▶ EXERCISE DESCRIPTION
Would you output all the lines below precisely as they stand, leaving each picture out?

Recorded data
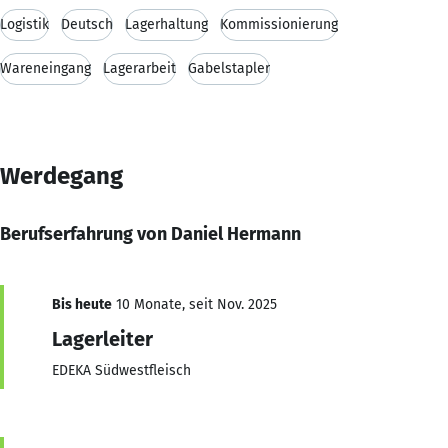
Logistik
Deutsch
Lagerhaltung
Kommissionierung
Wareneingang
Lagerarbeit
Gabelstapler
Werdegang
Berufserfahrung von Daniel Hermann
Bis heute
10 Monate, seit Nov. 2025
Lagerleiter
EDEKA Südwestfleisch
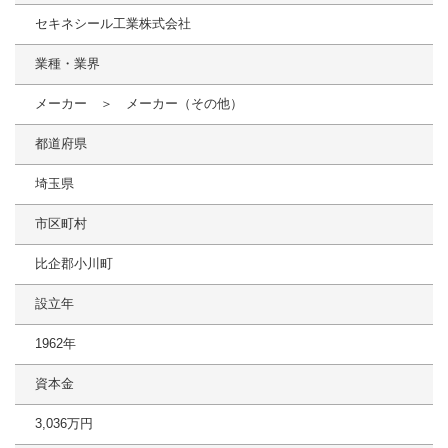
セキネシール工業株式会社
業種・業界
メーカー ＞ メーカー（その他）
都道府県
埼玉県
市区町村
比企郡小川町
設立年
1962年
資本金
3,036万円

▶ OUTPUT BELOW
Logistik
Deutsch
Lagerhaltung
Kommissionierung
Wareneingang
Lagerarbeit
Gabelstapler
Werdegang
Berufserfahrung von Daniel Hermann
Bis heute
10 Monate, seit Nov. 2025
Lagerleiter
EDEKA Südwestfleisch
セキネシール工業株式会社
業種・業界
メーカー ＞ メーカー（その他）
都道府県
埼玉県
市区町村
比企郡小川町
設立年
1962年
資本金
3,036万円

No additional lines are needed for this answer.